→ **Work required**
Go over the entries and report the lines where the word "return" occurs.

→ **Given data**

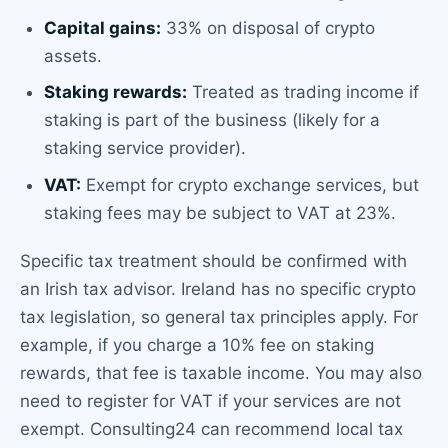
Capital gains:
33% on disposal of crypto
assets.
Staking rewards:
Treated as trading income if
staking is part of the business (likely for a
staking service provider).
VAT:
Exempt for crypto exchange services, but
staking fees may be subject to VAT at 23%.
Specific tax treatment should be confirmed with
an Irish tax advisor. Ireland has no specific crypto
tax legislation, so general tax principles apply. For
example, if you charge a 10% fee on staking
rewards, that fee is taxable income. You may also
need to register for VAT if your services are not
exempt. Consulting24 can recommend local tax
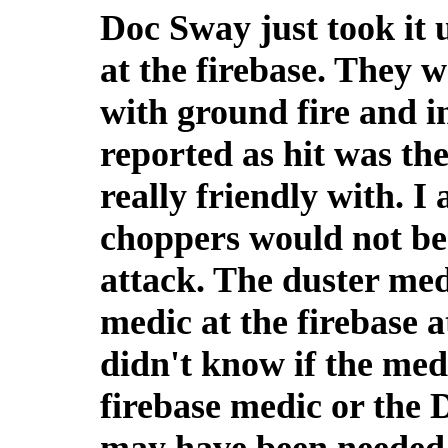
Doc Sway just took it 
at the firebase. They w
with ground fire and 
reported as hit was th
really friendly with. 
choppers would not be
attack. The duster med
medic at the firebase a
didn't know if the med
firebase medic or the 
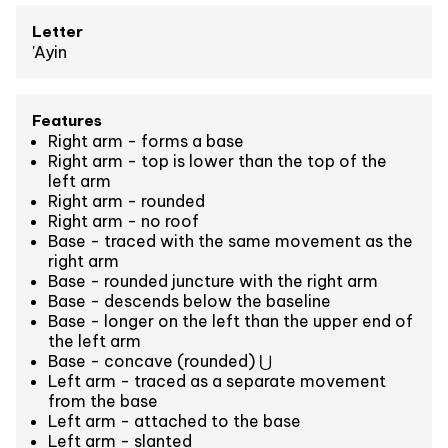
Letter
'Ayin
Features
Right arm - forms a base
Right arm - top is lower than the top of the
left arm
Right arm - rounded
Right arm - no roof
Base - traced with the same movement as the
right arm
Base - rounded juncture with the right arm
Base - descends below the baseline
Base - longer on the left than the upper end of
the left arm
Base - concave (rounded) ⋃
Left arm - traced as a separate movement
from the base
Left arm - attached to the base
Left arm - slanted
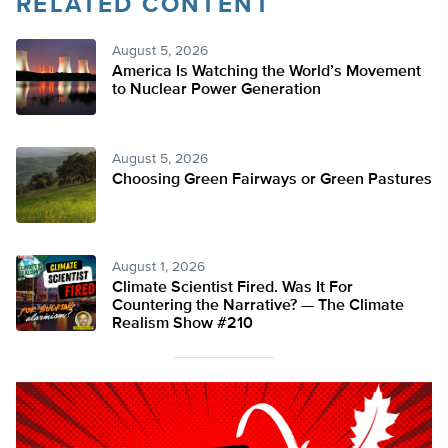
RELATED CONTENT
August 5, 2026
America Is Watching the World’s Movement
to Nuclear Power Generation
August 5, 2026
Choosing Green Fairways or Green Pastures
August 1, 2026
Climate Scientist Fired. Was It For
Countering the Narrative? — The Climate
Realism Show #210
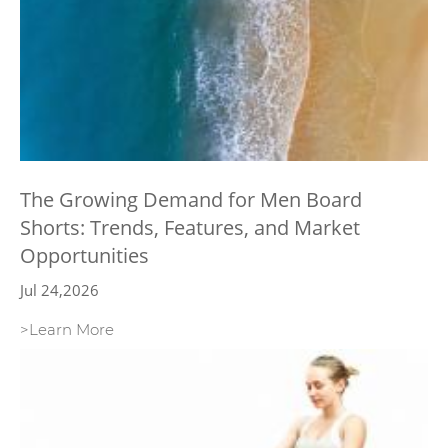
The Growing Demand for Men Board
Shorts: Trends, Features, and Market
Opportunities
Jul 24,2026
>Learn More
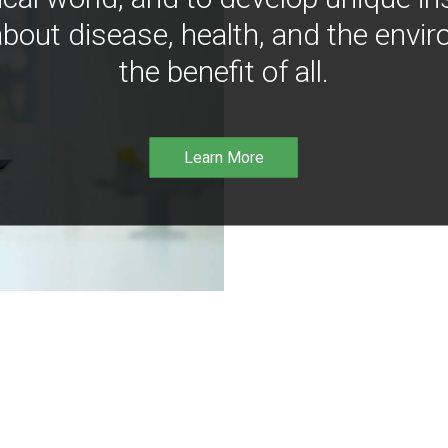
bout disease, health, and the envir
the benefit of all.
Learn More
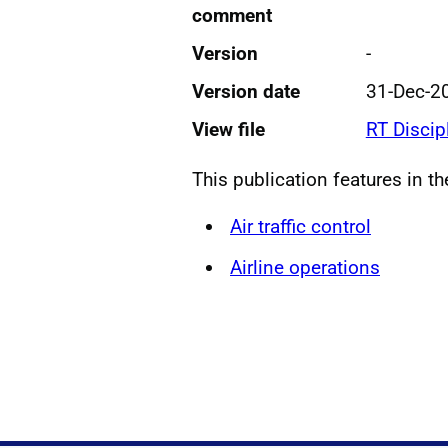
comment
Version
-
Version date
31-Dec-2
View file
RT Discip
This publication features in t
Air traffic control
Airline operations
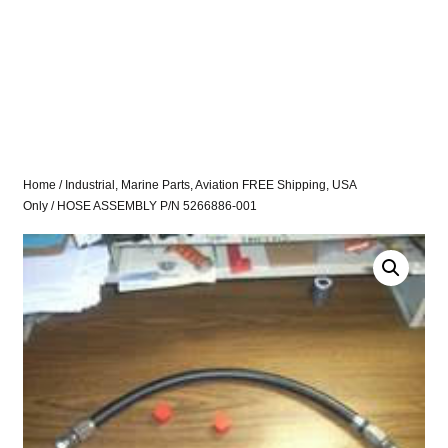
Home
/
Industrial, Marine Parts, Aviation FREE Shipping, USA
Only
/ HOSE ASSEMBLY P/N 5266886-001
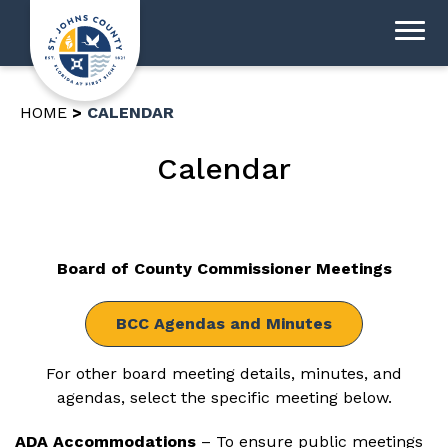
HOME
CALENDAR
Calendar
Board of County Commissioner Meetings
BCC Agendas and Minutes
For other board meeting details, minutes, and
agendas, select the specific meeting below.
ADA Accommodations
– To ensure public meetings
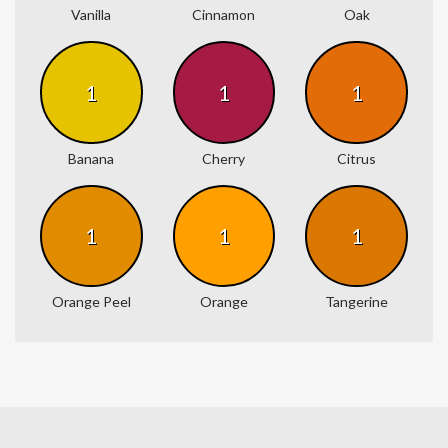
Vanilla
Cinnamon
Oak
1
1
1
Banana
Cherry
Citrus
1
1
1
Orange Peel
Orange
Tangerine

==

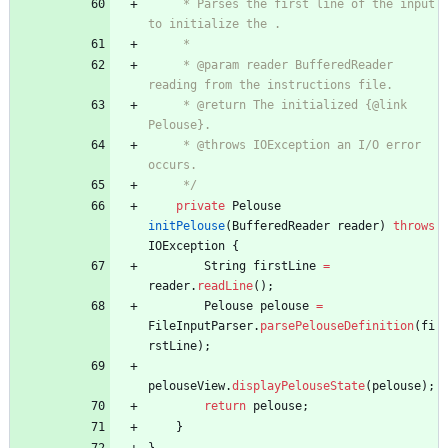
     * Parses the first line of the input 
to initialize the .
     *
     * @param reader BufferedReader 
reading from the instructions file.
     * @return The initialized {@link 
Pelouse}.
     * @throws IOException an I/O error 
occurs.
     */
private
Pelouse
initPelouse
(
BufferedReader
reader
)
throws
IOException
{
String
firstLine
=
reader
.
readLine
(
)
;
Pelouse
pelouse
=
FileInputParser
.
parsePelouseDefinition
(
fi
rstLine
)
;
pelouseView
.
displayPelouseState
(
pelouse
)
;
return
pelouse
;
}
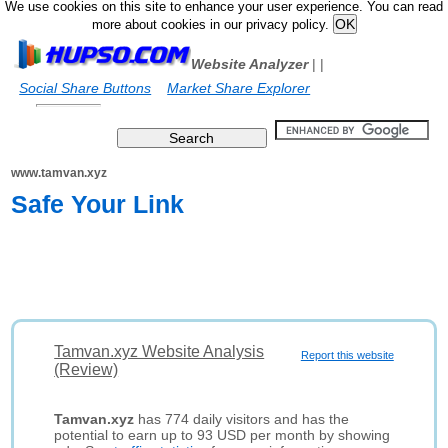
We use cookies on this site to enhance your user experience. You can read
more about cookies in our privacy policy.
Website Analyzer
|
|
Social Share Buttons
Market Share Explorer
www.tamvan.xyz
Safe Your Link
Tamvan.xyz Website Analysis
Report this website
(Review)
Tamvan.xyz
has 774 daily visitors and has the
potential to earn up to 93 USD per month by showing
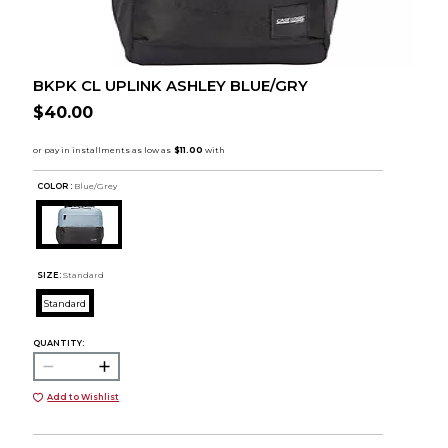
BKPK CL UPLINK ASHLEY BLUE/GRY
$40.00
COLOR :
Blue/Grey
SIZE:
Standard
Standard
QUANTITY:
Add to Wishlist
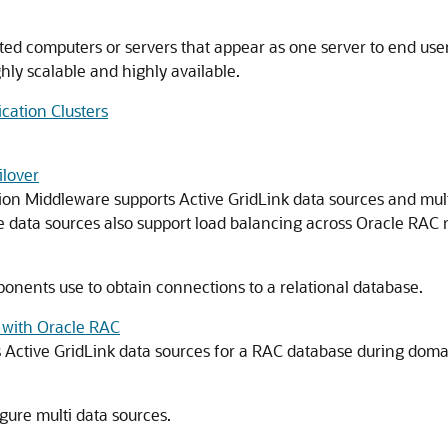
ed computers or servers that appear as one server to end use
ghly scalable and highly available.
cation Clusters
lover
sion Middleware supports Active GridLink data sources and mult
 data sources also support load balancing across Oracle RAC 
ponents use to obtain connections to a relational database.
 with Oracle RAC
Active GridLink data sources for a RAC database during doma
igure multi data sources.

→ **Solved exercise**
     * @return The initialized {@link 
return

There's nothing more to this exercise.